Я непроизвольно улыбнулся. Вне всяких сомнений, это была очередная цитата из учебника или какого-нибудь образовательного фильма. На Терре-Галлии умеют воспитывать подрастающее поколение в духе патриотизма, гордости за родину и уверенности в собственных силах. Впрочем, следовало признать, что и для этой гордости, и для уверенности у них были веские основания...
– Ну, хорошо, – сказал Шанкар. – У меня есть предложение. Сейчас мы совершаем скачок к одной из соседних звёзд и там, уже в полной безопасности и недосягаемости для чужаков, подумаем над дальнейшим маршрутом. Как вам моя идея, капитан?
6
На выбор дальнейшего маршрута мы потратили немного времени и почти сразу остановились на канале, расположенном от нас всего в двух десятках переходов первого рода, которые обычно именовались просто скачками. Этот канал соединял Скопление Кёллера с другим шаровым скоплением, М28 – тоже неосвоенным, но хорошо изученным, поскольку оно находилось почти что в плоскости Галактики. В Скоплении М28 было свыше двухсот исследованных каналов второго рода, и один из них, словно специально созданный для наших целей, вёл в середину Рукава Персея к безымянной звезде с кошмарным каталожным номером USCG 081-366297-504. А там, всего через два скачка, у такой же безымянной звезды с таким же зубодробительным номером имелся исследованный канал к Звезде Дашкова, 175-й Центавра, которая отстояла от Дельты Октанта всего на полторы сотни парсеков.

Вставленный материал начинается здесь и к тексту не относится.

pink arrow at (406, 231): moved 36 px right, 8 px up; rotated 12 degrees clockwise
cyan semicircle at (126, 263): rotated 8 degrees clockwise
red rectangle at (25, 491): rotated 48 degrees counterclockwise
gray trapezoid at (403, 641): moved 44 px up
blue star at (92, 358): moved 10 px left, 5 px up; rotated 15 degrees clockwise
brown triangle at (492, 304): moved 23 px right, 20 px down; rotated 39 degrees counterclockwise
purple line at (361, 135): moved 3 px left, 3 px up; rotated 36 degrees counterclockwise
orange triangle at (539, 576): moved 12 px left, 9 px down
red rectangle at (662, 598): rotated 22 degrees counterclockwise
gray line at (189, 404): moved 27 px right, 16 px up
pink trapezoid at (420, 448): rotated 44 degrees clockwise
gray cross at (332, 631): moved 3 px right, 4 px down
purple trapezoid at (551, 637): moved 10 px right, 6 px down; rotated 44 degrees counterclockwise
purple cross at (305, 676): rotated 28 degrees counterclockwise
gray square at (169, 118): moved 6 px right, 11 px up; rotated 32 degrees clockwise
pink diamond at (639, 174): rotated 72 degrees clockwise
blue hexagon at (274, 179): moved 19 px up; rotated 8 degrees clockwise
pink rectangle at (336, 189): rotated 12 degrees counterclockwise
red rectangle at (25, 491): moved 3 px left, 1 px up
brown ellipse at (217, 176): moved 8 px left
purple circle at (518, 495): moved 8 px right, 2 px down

Звезда Дашкова была тем хороша для нас, что её единственная планета не годилась для заселения, а вдобавок ни одна из систем в радиусе сорока световых лет не была освоена ни людьми, ни другими разумными расами. Так что эта звезда являлась удобным перевалочным пунктом, где мы спокойно могли сориентироваться и решить, по какому из нескольких сотен возможных маршрутов направиться к Терре-Галлии.
Чтобы добраться до нужного нам канала, соединяющего Скопление Кёллера с М28, потребовалось неполных семнадцать часов – что, в принципе, не так уж и много для тридцати двух скачков. Сами скачки заняли мизерную часть этого отрезка времени – по две минуты на каждый, а всё остальное было потрачено на манёвры в дром-зонах и поиски соответствующих каналов первого рода. Но наконец мы добрались до безымянного голубого гиганта, цели нашей серии скачков, и на следующие полторы суток ушли в «затяжной прыжок» к Скоплению М28.

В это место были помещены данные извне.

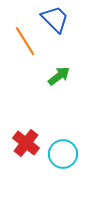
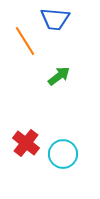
blue trapezoid: rotated 140 degrees clockwise
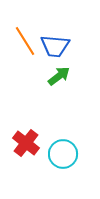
blue trapezoid: moved 27 px down
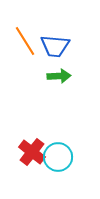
green arrow: rotated 35 degrees clockwise
red cross: moved 6 px right, 9 px down
cyan circle: moved 5 px left, 3 px down
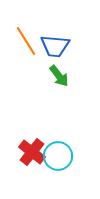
orange line: moved 1 px right
green arrow: rotated 55 degrees clockwise
cyan circle: moved 1 px up
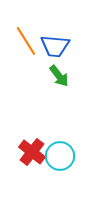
cyan circle: moved 2 px right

Первое, что я сделал после входа в гиперпространство и проверки функционирования всех систем, это передал вахту профессору Агаттияру (которого ещё раньше ввёл в должность корабельного наблюдателя), а сам ушёл спать и заставил поступить так же Арчибальда Ортегу. Бортинженер, хоть и продолжал искренне считать, что только мы вдвоём можем сладить с кораблём, тем не менее не стал мне перечить – ведь все эти скачки мы произвели, что называется, на одном дыхании, не делая никаких перерывов, и, разумеется, устали как собаки.

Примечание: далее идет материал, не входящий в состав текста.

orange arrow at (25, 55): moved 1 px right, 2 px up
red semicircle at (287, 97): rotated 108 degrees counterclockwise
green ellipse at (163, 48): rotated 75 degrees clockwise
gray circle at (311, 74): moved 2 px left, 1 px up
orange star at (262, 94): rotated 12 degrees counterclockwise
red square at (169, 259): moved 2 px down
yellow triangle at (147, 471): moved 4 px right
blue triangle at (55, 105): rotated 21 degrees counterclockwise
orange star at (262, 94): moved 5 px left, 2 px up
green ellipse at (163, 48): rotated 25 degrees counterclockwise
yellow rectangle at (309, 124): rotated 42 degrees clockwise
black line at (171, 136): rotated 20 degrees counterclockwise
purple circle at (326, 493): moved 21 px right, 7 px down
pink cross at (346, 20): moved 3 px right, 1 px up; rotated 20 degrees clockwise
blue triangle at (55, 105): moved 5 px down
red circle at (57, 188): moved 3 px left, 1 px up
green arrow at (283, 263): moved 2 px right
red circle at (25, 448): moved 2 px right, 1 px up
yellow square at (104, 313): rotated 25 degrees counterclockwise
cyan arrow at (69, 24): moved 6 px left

После обычного для меня крепкого семичасового сна я снова принял командование кораблём, а Агаттияра вместе с бодрствовавшими с ним за компанию Шанкаром и Рашелью отправил отдыхать. Рита к тому времени уже спала, но прежде приготовила для нас с Ортегой отличный завтрак, который мы слопали подчистую, не оставив ни единой крошки. Теперь я начинал понимать, почему Арчибальд то и дело бросал на Риту такие жадные взгляды: ему хотелось заполучить девушку не только по причине её физической привлекательности и не только из-за того, что её отец был его обожаемым учителем, но также и потому, что она изумительно готовила. Мало того – она любила готовить и вкладывала в это занятие свою душу. Вот моя бывшая жена с презрением относилась к подобной «рутине», и все восемь лет нашей совместной жизни мы оба довольствовались блюдами автоматического приготовления...
К неописуемой радости бортинженера, я через полчаса уступил ему свой капитанский пост и отправился в кают-компанию, собираясь продолжить знакомство с «Историей контактов». В принципе, я с таким же успехом мог заняться этим и в рубке управления, но решил немного потешить командирские амбиции Ортеги, к тому же у меня был один хитрый план, который, в частности, предусматривал, что через восемь часов я буду занят на вахте...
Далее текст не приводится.